A few hours after the dystopian spectacle, I spoke on the phone with Robert Jeffress, a Dallas megachurch pastor and indefatigable Trump ally. He sounded almost gleeful.


“I thought it was completely appropriate for the president to stand in front of that church,” Jeffress told me. “And by holding up the Bible, he was showing us that it teaches that, yes, God hates racism, it’s despicable—but God also hates lawlessness …”


“I will never forget seeing [Trump] slowly & in-total-command walk … across Lafayette Square to St. John’s Church defying those who aim to derail our national healing by spreading fear, hate & anarchy,” wrote Johnnie Moore, the president of the Congress of Christian Leaders.

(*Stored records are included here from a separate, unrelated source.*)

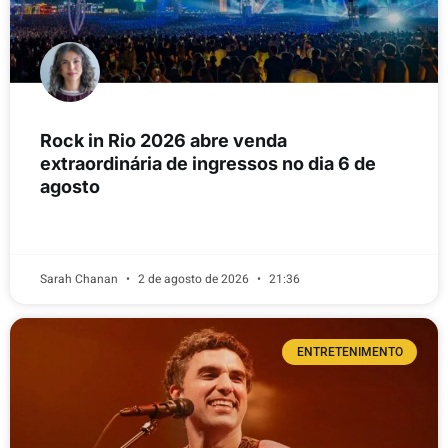
Rock in Rio 2026 abre venda
extraordinária de ingressos no dia 6 de
agosto
LEIA MAIS
Sarah Chanan
2 de agosto de 2026
21:36
ENTRETENIMENTO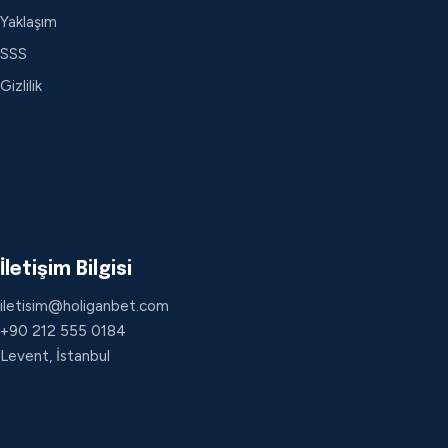
Yaklaşım
SSS
Gizlilik
İletişim Bilgisi
iletisim@holiganbet.com
+90 212 555 0184
Levent, İstanbul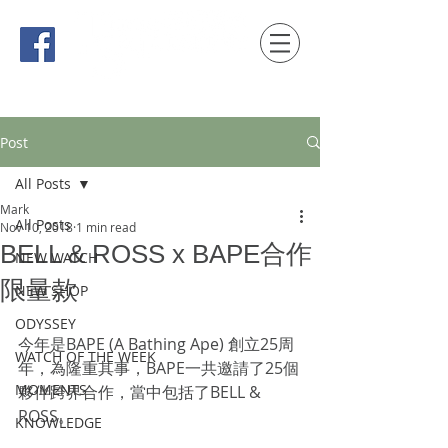
時間觀念 HONG KONG / macau EDITION
Post
All Posts
Mark
All Posts
Nov 10, 2018
1 min read
BELL & ROSS x BAPE合作
NEW WATCH
限量款
NEW SHOP
ODYSSEY
今年是BAPE (A Bathing Ape) 創立25周
WATCH OF THE WEEK
年，為隆重其事，BAPE一共邀請了25個
MOMENTS
夥伴跨界合作，當中包括了BELL & 
ROSS。
KNOWLEDGE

In an email to me, Ralph Reed, the chairman of the Faith and Freedom Coalition, heaped praise on Trump for his visit: “His presence sent the twin message that our streets and cities do not belong to rioters and domestic terrorists, and that the ultimate answer to what ails our country can be found in the repentance, redemption, and forgiveness of the Christian faith.”

It’s hardly news that Christians are as polarized by Trump as other Americans, with white conservative Evangelicals in particular glorying in his championship of such causes as the criminalization of abortion and a return to traditional (e.g., heterosexual and male-dominated) marriage. But the reactions to this particular incident represent significant differences in how Christians view their own faith and its proper place in 21st-century America.

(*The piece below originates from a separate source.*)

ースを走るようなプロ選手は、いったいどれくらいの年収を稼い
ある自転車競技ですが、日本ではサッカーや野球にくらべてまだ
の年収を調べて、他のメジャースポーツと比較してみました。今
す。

To put it simply, for Trump’s Evangelical base, the Bible isn’t just the vehicle for a gospel of love and redemption, but a source and symbol of authority — a comprehensive blueprint for godly living in a godly country. As Christian-right politician Paul Broun Jr. once vividly put it, the Bible is regarded as a “manufacturer’s handbook,” that shows “how to run our lives individually, how to run our families, how to run our churches … how to run all of public policy and everything in society.”

So when Donald Trump holds up a Bible in front of a fire-damaged church, his most fervent religious followers don’t see a statement of personal faith or a mere pander, but rather an assertion that he will impose godly order on a disordered country, defined as cultural conservatism, or as many conservative Evangelicals confess, a return to the America of the 1950s. Coppins understands:

[M]ost white conservative Christians don’t want piety from this president; they want power. In Trump, they see a champion who will restore them to their rightful place at the center of American life, while using his terrible swift sword to punish their enemies …

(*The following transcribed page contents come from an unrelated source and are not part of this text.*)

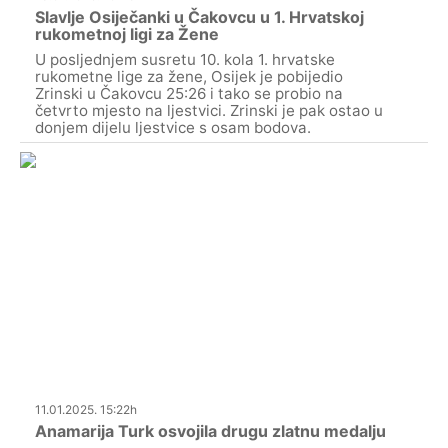
Slavlje Osiječanki u Čakovcu u 1. Hrvatskoj
rukometnoj ligi za Žene
U posljednjem susretu 10. kola 1. hrvatske
rukometne lige za žene, Osijek je pobijedio
Zrinski u Čakovcu 25:26 i tako se probio na
četvrto mjesto na ljestvici. Zrinski je pak ostao u
donjem dijelu ljestvice s osam bodova.
11.01.2025. 15:22h
Anamarija Turk osvojila drugu zlatnu medalju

To Trump, the Bible and the church are not symbols of faith; they are weapons of culture war. And to many of his Christian supporters watching at home, the pandering wasn’t an act of inauthenticity; it was a sign of allegiance—and shared dominance.

No wonder Trump’s staff is reportedly giddy with self-congratulation over last night’s events, as one dissenter told Axios:

“I’ve never been more ashamed. I’m really honestly disgusted. I’m sick to my stomach. And they’re all celebrating it. They’re very very proud of themselves.”

As part of an evening designed to put Trump on the offensive against the political enemies that he has linked with the violent turn in the George Floyd protests, it was a nice combo platter of symbols. There was the resolute POTUS calling down hellfire on the disorder in the cities and then, after federal park police imposed his authority over local protesters, posing as a sort of weird 21st-century defensor fidei — to the joy of conservative Christians already infuriated by coronavirus restrictions and hankering for four more years of conservative judges to stymie feminists and purveyors of “the homosexual agenda.”

Trump got what he wanted from the stunt, and likely doesn’t care about infuriating liberal Christians — whom many conservative Evangelicals disdain as not Christian at all — by commandeering their church to do so.